The recent announcement by the government to declare Telengana as the 29th state with 10 districts and Hyderabad as a common Capital has opened a Pandora’s Box of similar clamors. Many groups have stepped up their game demanding for their own statehood. The government will have to ponder many factors before redrawing boundaries and splitting up states. ‘Nationalism’ has always remained the most controversial creed in the political theory. It cannot be merely defined as the casual association of people within a territory.
It is the sharing of some popular beliefs, ascribing a common political identity to its entire people and sharing a common history. In this context the internal outcries for separate statehood cannot be ignored prima facie. Also more and more stifling of these demands will be a call for disaster. These types of internal conflicts have always been a head-ache for governments worldwide and they are still searching for a way-out. India is a nation lauded for ‘Unity in Diversity’ and a large number of minority groups of ethnic, tribal, cultural and social origin exist within the country and have been living harmoniously since Independence.

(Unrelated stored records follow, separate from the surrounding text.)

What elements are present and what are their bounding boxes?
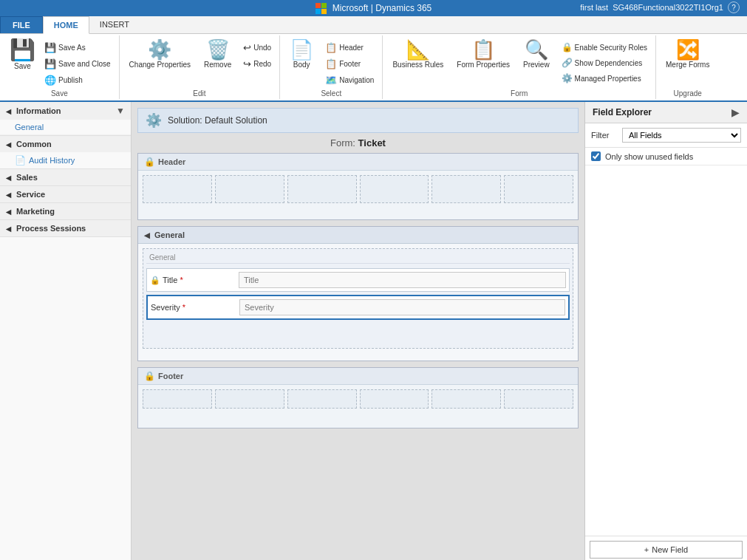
only-unused-checkbox[interactable] bbox=[591, 151, 601, 161]
tab-insert[interactable]: INSERT bbox=[89, 16, 140, 33]
field-explorer-panel: Field Explorer ▶ Filter All Fields Only … bbox=[584, 102, 747, 560]
form-group-label: Form bbox=[387, 89, 651, 98]
remove-button[interactable]: 🗑️ Remove bbox=[199, 37, 236, 72]
body-button[interactable]: 📄 Body bbox=[284, 37, 318, 72]
filter-label: Filter bbox=[591, 131, 618, 140]
upgrade-group-label: Upgrade bbox=[661, 89, 714, 98]
undo-button[interactable]: ↩ Undo bbox=[239, 40, 275, 55]
lock-icon-header: 🔒 bbox=[144, 157, 155, 167]
new-field-icon: + bbox=[644, 545, 649, 554]
header-cell-5[interactable] bbox=[432, 175, 501, 203]
org-name: SG468Functional3022TI1Org1 bbox=[613, 3, 723, 12]
footer-cell-4[interactable] bbox=[360, 389, 429, 409]
tab-home[interactable]: HOME bbox=[43, 16, 89, 34]
arrow-general[interactable]: ◀ bbox=[144, 231, 150, 239]
footer-cell-3[interactable] bbox=[287, 389, 357, 409]
show-dependencies-button[interactable]: 🔗 Show Dependencies bbox=[558, 55, 651, 70]
help-icon[interactable]: ? bbox=[728, 1, 740, 13]
app-title: Microsoft | Dynamics 365 bbox=[332, 3, 432, 13]
save-close-button[interactable]: 💾 Save and Close bbox=[41, 56, 115, 72]
header-cell-1[interactable] bbox=[143, 175, 212, 203]
footer-cell-2[interactable] bbox=[215, 389, 284, 409]
title-required-star: * bbox=[180, 276, 183, 284]
footer-cell-6[interactable] bbox=[504, 389, 573, 409]
new-field-button[interactable]: + New Field bbox=[590, 541, 743, 559]
save-as-button[interactable]: 💾 Save As bbox=[41, 40, 115, 55]
field-explorer-expand-icon[interactable]: ▶ bbox=[731, 106, 740, 118]
header-cell-3[interactable] bbox=[287, 175, 357, 203]
preview-button[interactable]: 🔍 Preview bbox=[518, 37, 555, 72]
publish-button[interactable]: 🌐 Publish bbox=[41, 72, 115, 88]
footer-button[interactable]: 📋 Footer bbox=[321, 56, 378, 72]
section-information[interactable]: ◀ Information ▼ bbox=[0, 102, 131, 120]
footer-section-label: Footer bbox=[158, 372, 183, 380]
lock-icon-title: 🔒 bbox=[150, 276, 160, 285]
general-inner-label: General bbox=[146, 252, 570, 264]
footer-cell-1[interactable] bbox=[143, 389, 212, 409]
header-section-label: Header bbox=[158, 157, 185, 166]
solution-icon: ⚙️ bbox=[146, 112, 162, 129]
section-service[interactable]: ◀ Service bbox=[0, 186, 131, 202]
header-button[interactable]: 📋 Header bbox=[321, 40, 378, 55]
nav-item-audit-history[interactable]: 📄 Audit History bbox=[0, 152, 131, 168]
tab-file[interactable]: FILE bbox=[0, 16, 43, 33]
title-field-row[interactable]: 🔒 Title * bbox=[146, 268, 570, 292]
navigation-button[interactable]: 🗺️ Navigation bbox=[321, 72, 378, 88]
field-explorer-title: Field Explorer bbox=[593, 107, 652, 117]
form-name: Ticket bbox=[358, 137, 386, 148]
managed-properties-button[interactable]: ⚙️ Managed Properties bbox=[558, 71, 651, 86]
severity-field-input[interactable] bbox=[239, 299, 565, 315]
left-nav: ◀ Information ▼ General ◀ Common 📄 Audit… bbox=[0, 102, 132, 560]
form-label: Form: bbox=[330, 137, 355, 148]
header-cell-2[interactable] bbox=[215, 175, 284, 203]
nav-item-general[interactable]: General bbox=[0, 120, 131, 135]
severity-field-row[interactable]: Severity * bbox=[146, 295, 570, 320]
change-properties-button[interactable]: ⚙️ Change Properties bbox=[124, 37, 196, 72]
field-list-area bbox=[585, 165, 747, 536]
only-unused-label: Only show unused fields bbox=[605, 152, 693, 161]
edit-group-label: Edit bbox=[124, 89, 276, 98]
footer-section: 🔒 Footer bbox=[137, 367, 579, 428]
center-content: ⚙️ Solution: Default Solution Form: Tick… bbox=[132, 102, 584, 560]
header-cell-4[interactable] bbox=[360, 175, 429, 203]
save-button[interactable]: 💾 Save bbox=[4, 37, 41, 73]
section-common[interactable]: ◀ Common bbox=[0, 136, 131, 152]
severity-field-label: Severity bbox=[151, 303, 180, 312]
enable-security-roles-button[interactable]: 🔒 Enable Security Roles bbox=[558, 40, 651, 55]
severity-required-star: * bbox=[183, 303, 185, 312]
filter-select[interactable]: All Fields bbox=[622, 128, 741, 143]
select-group-label: Select bbox=[284, 89, 378, 98]
form-properties-button[interactable]: 📋 Form Properties bbox=[451, 37, 515, 72]
header-cell-6[interactable] bbox=[504, 175, 573, 203]
new-field-label: New Field bbox=[652, 545, 688, 554]
solution-bar: ⚙️ Solution: Default Solution bbox=[137, 108, 579, 133]
merge-forms-button[interactable]: 🔀 Merge Forms bbox=[661, 37, 714, 72]
save-group-label: Save bbox=[4, 89, 115, 98]
general-section-label: General bbox=[154, 231, 185, 239]
business-rules-button[interactable]: 📐 Business Rules bbox=[387, 37, 448, 72]
redo-button[interactable]: ↪ Redo bbox=[239, 56, 275, 72]
solution-title: Solution: Default Solution bbox=[168, 115, 267, 126]
section-sales[interactable]: ◀ Sales bbox=[0, 169, 131, 185]
title-field-label: Title bbox=[163, 276, 177, 284]
section-marketing[interactable]: ◀ Marketing bbox=[0, 203, 131, 219]
title-field-input[interactable] bbox=[239, 272, 566, 288]
lock-icon-footer: 🔒 bbox=[144, 371, 155, 381]
section-process-sessions[interactable]: ◀ Process Sessions bbox=[0, 220, 131, 236]
general-section: ◀ General General 🔒 Title * Se bbox=[137, 226, 579, 361]
user-name: first last bbox=[580, 3, 608, 12]
expand-information-icon[interactable]: ▼ bbox=[116, 106, 125, 116]
footer-cell-5[interactable] bbox=[432, 389, 501, 409]
header-section: 🔒 Header bbox=[137, 153, 579, 220]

They have been amply protected under our Constitution taking into consideration their capacity to influence the populace so that their voice too is eloquently heard in a highly democratic nation like ours. However in case they feel subjugated or threatened they have the full right to protest. Their demand for separate statehood comes from the limbo they have remained in since time immemorial. They feel that a separate autonomous state would give them a better chance of survival, development and above all better administration.
Andhra Pradesh when formed by the union of British-States and princely provinces after Independence was on linguistic basis i. e. they all spoke Telugu. However Jawaharlal Nehru said at the time that in case anyone feels uneasy by their counterparts they can ask for dissociation. The plea for Telengana as a separate state had been going on for several years abrogating its ties with coastal Andhra Pradesh and Rayalseema. What triggered the demand was its continuing negligence in developmental schemes for the state.
However, stiff opposition has also risen from the latter regions thereby placing the government in a quandary. The internecine demands for Hyderabad as Capital of the state, by both the regions have exacerbated the situation. It has conclusively served as a bolster to similar demands from other parts of the nation. The Nagas, an ethnic group claims that they have been demanding for a bigger Nagaland by consolidating the Nagas from various Eastern states like Arunachal Pradesh, Manipur and Assam from time immemorial and hence they should be the first to be considered.
The cry for Vidarbha, an autonomous state in Maharashtra, Gorkhaland in West Bengal have become more ferocious. There has also been a demand to split up the large Uttar Pradesh into four states for better administration-Avadh Pradesh, Purvanchal, Bundelkhand and Paschim Pradesh. The armed conflicts by Kukis, an ethnic group in Manipur is also for their own state. The conflicts ended after signing a Suspension of Agreements (SoA) in 2005 by the Indian Army and the Kuki National Party and United People’s Front, the two main parties under whose umbrella the protests were organized.
The Agreement was signed after the promise from Prime Minister to hold conducive talks which is yet to take place. State wide protests and hartaals have already begun in all these states since the announcement for Telengana. However the premise of the argument that smaller state means better administration is fallacious in nature. Splitting up of the nation into several small states might result in the fact that their voices might be trampled upon. It will take some time until they become really autonomous recovering from the protests and conflicts with a stable economy.
In such a scenario a hostile contiguous state sharing its boundary is certainly not conducive. Also it will be only a matter of time for these demands to take on a communal character. That is a price we have already paid for and are suffering from its after impacts even today. The government has to hold many productive talks and discussions with the states concerned and should thoroughly look for all other viable options before hastening into any decision. Therefore taking a holistic view and after careful deliberation only the decision to demarcate and redraw boundaries forming more and more states should be taken.